Bloomsbury (2017) h/b 151pp £58.50 (ISBN 9781474254922)
This splendid short book is the latest in the successful series of ‘Bloomsbury Companions to Greek and Roman Tragedy’ and reading this book makes one wonder why the play is not read more often.
‘What is the worst misfortune that could strike the world’s greatest hero in his moment of ultimate triumph?’ is the opening sentence, and B. goes on to unpack and explore the meaning of heroism and how Seneca reassesses the familiar tale and retells it for a Roman audience. The book is helpfully laid out: the five chapters all adding to the analysis while building on what has gone before.
The book begins with a summary of the essentials: the plot, an outline of the themes, and the elements of dramaturgy and social mores which modern readers need to be told before reading a Roman tragedy.

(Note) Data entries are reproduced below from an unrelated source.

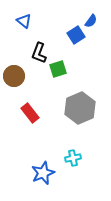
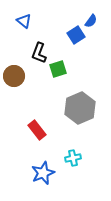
red rectangle: moved 7 px right, 17 px down
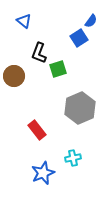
blue square: moved 3 px right, 3 px down
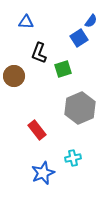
blue triangle: moved 2 px right, 1 px down; rotated 35 degrees counterclockwise
green square: moved 5 px right
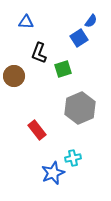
blue star: moved 10 px right
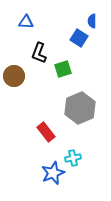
blue semicircle: moved 1 px right; rotated 144 degrees clockwise
blue square: rotated 24 degrees counterclockwise
red rectangle: moved 9 px right, 2 px down
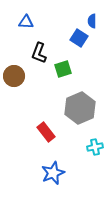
cyan cross: moved 22 px right, 11 px up
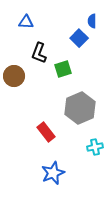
blue square: rotated 12 degrees clockwise
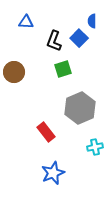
black L-shape: moved 15 px right, 12 px up
brown circle: moved 4 px up
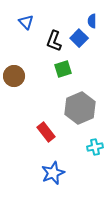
blue triangle: rotated 42 degrees clockwise
brown circle: moved 4 px down
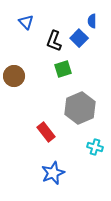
cyan cross: rotated 28 degrees clockwise
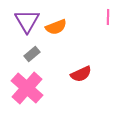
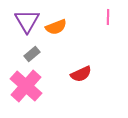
pink cross: moved 1 px left, 2 px up
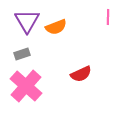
gray rectangle: moved 10 px left; rotated 21 degrees clockwise
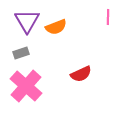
gray rectangle: moved 1 px left, 1 px up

Chapter two takes us in more detail through the themes which make this play such a thought-provoking piece. Virtus is key to the play and to the Stoic ethical philosophy behind it. One particular area of interest is the degree to which the hero is (not) responsible for what happens to him and to his family. There is a similarity here with Tom Wolfe’s novel A Man in Full, where a character, wrongly imprisoned, refuses to plead guilty and so to take the parole which would help his struggling family who are awaiting his release—showing that to do the right thing may not always be the right thing to do. The nobility of Amphitryon’s (foster-paternal) love is also well explored as challenging the Roman aristocratic focus on lineage—and the contrast with the upstart arriviste Lycus is well set in a political and psychological landscape.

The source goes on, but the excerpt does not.